Puis la chanson Notre complot m’a fait penser aux airs electro-punk de Métal Urbain et de Bérurier noir, ces pionniers de la barricade et du cocktail Molotov. D’ailleurs, si on substituait la rudimentaire boîte à rythmes de Dédé (le troisième Béru) par la batterie expéditive de Raphaël Mercier et qu’on remplaçait la guitare de Loran par celles de Yann Heurtaux et Frédéric Duquesne (le nouveau guitariste et réalisateur du groupe industriel), on n’y verrait que du feu. On sent sans conteste dans la rage et la contestation de Moustafa Kelai et la bande Mass Hysteria, un esprit très «squat parisien», très «straight edge», très activiste enragé, très 1789, très «foutons le feu!». Et en fans de métal, d’industriel ou de punk, à qui ça peut déplaire, hein?
Or, cette dernière comparaison ne tient la route qu’en théorie. Parce que Mass Hysteria secoue bien plus que ça! Avec sa batterie martiale, ses guitares très lourdes et ses exquis claviers structuraux, L’espérance et un refus et Tout est poison m’ont tout de suite fait penser à Rammstein à l’époque de l’album Mutter ou au groupe allemand KMFDM du temps de WWIII; de l’indus corrosif et alcalin, quoi! Ces morceaux m’ont tout de suite plu. Je me voyais mentalement dans un «moshpit» entre les murs d’une usine désaffectée aménagée pour un spectacle-monstre, envahi par la fumée, les effets pyrotechniques et le béton armé. Franchement, l’énergie et la masse volumique de certaines chansons, comme L’enfer des dieux (ma pièce préférée), n’ont rien à envier aux grands noms de l’industriel et de la musique engagée des Sex Pistols, des Black Flag, des System of a Down ou des «metal heads» contemporains d’ETHS.

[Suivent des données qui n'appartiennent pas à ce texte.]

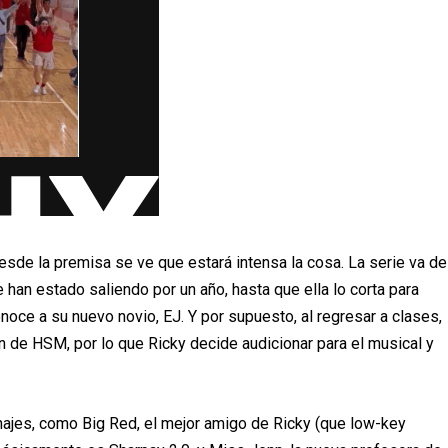
desde la premisa se ve que estar
á
intensa la cosa. La serie va de
e han estado saliendo por un a
ñ
o, hasta que
ella lo corta para
oce a su nuevo novio, EJ. Y por supuesto, al regresar a clases,
n de HSM, por lo que Ricky decide audicionar para el musical y
najes, como Big Red, el mejor amigo de Ricky (que
low-key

En somme, je retire une partie de mes paroles. La musique franco, ça peut être pour moi. À condition que ce ne soit pas de la pop, des vieux succès de Gilbert Bécaud ou des interprètes à deux sous qui n’ont jamais écrit un mot par eux-mêmes. En cette ère où la droite politique gagne du terrain, où la démocratie n’est plus qu’une définition de dictionnaire ou un concept émoussé dont on oublie peu à peu le sens, où les manifs et les mouvements de grèves sont réprimés et avortés (depuis 2012, il faut même annoncer à la police le trajet des manifestations au Québec!), les paroles de Mass font du bien. On se sent moins seul à s’insurger, moins seul à croire que le monde ne tourne plus du tout rond et qu’il n’y a pas qu’au Danemark qu’il y a quelque chose de pourri… Et puis, avec des slogans tels que «Orange mécanique, violence étatique», ou «Tout est poison, le poison c’est la dose!», on se propulse dans l’esprit renfrogné de tout un chacun, n’ayant qu’une envie: celle de hurler et de faire table rase de ce système gangrené et ce diktat déguisé qui sont nôtres. Mass Hysteria, en français «Hystérie collective», c’est aussi une voix: celle du citoyen hypermoderne qui en a marre. J’en suis! Longue vie au quintet français, longue vie à la musique à contenu!
N.B. Sortie prévue le 23 octobre 2015.
Dann Larrivée
13 octobre 2015
Chronique parue simultanément chez Clair & Obscur (France) et Daily Rock (Québec).